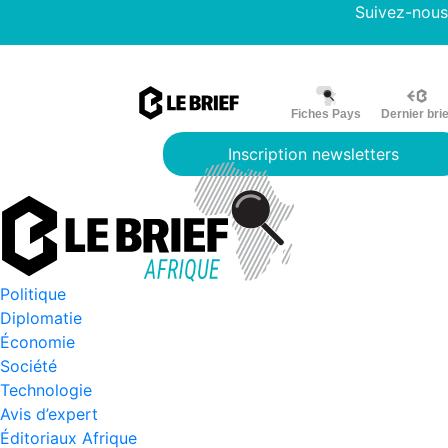
Suivez-nous
Fiches Pays
Dernier brie
Inscription newsletters
Politique
Diplomatie
Économie
Société
Technologie
Avis d’expert
Éditoriaux Afrique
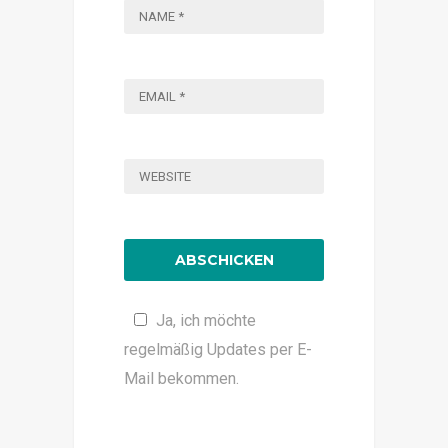
Ja, ich möchte
regelmäßig Updates per E-
Mail bekommen.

▬▬▬▬▬▬▬▬▬▬

• _Task prompt_:
Leave the pictures out and print every record exactly.

• _Result for this task_:
Suivez-nous
Fiches Pays
Dernier brie
Inscription newsletters
Politique
Diplomatie
Économie
Société
Technologie
Avis d’expert
Éditoriaux Afrique
Ja, ich möchte
regelmäßig Updates per E-
Mail bekommen.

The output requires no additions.